>>>>
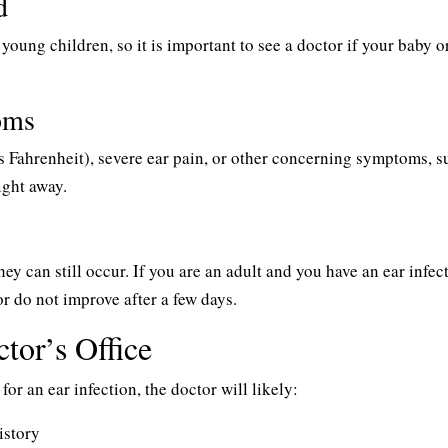
d
young children, so it is important to see a doctor if your baby o
oms
es Fahrenheit), severe ear pain, or other concerning symptoms, s
ight away.
ey can still occur. If you are an adult and you have an ear infec
r do not improve after a few days.
tor’s Office
for an ear infection, the doctor will likely:
istory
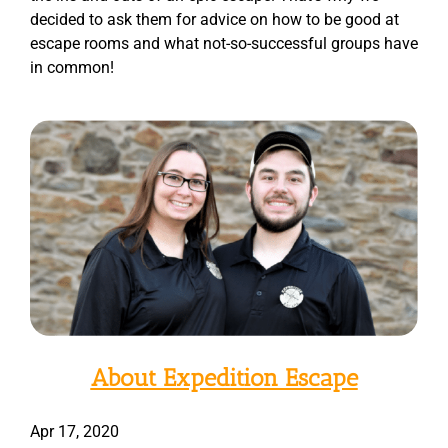
decided to ask them for advice on how to be good at
escape rooms and what not-so-successful groups have
in common!
About Expedition Escape
Apr 17, 2020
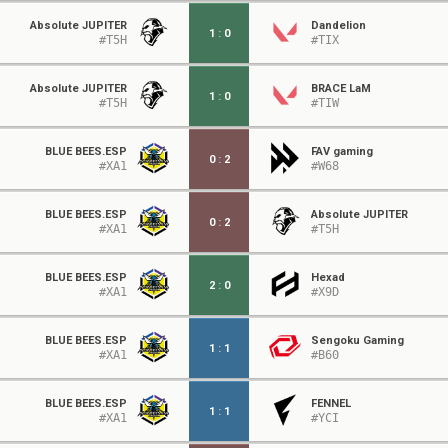
Absolute JUPITER
Dandelion
1
:
0
#T5H
#TIX
Absolute JUPITER
BRACE LaM
1
:
0
#T5H
#TIW
BLUE BEES.ESP
FAV gaming
0
:
2
#XA1
#W68
BLUE BEES.ESP
Absolute JUPITER
0
:
2
#XA1
#T5H
BLUE BEES.ESP
Hexad
2
:
0
#XA1
#X9D
BLUE BEES.ESP
Sengoku Gaming
1
:
1
#XA1
#B60
BLUE BEES.ESP
FENNEL
1
:
1
#XA1
#YCI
<<<<
Task: Where an entry includes a picture, drop it, and print the rest of the material word for word.

Problem solution:
d
young children, so it is important to see a doctor if your baby o
oms
es Fahrenheit), severe ear pain, or other concerning symptoms, s
ight away.
ey can still occur. If you are an adult and you have an ear infec
r do not improve after a few days.
tor’s Office
for an ear infection, the doctor will likely:
istory
decided to ask them for advice on how to be good at
escape rooms and what not-so-successful groups have
in common!
About Expedition Escape
Apr 17, 2020
Absolute JUPITER
Dandelion
1
:
0
#T5H
#TIX
Absolute JUPITER
BRACE LaM
1
:
0
#T5H
#TIW
BLUE BEES.ESP
FAV gaming
0
:
2
#XA1
#W68
BLUE BEES.ESP
Absolute JUPITER
0
:
2
#XA1
#T5H
BLUE BEES.ESP
Hexad
2
:
0
#XA1
#X9D
BLUE BEES.ESP
Sengoku Gaming
1
:
1
#XA1
#B60
BLUE BEES.ESP
FENNEL
1
:
1
#XA1
#YCI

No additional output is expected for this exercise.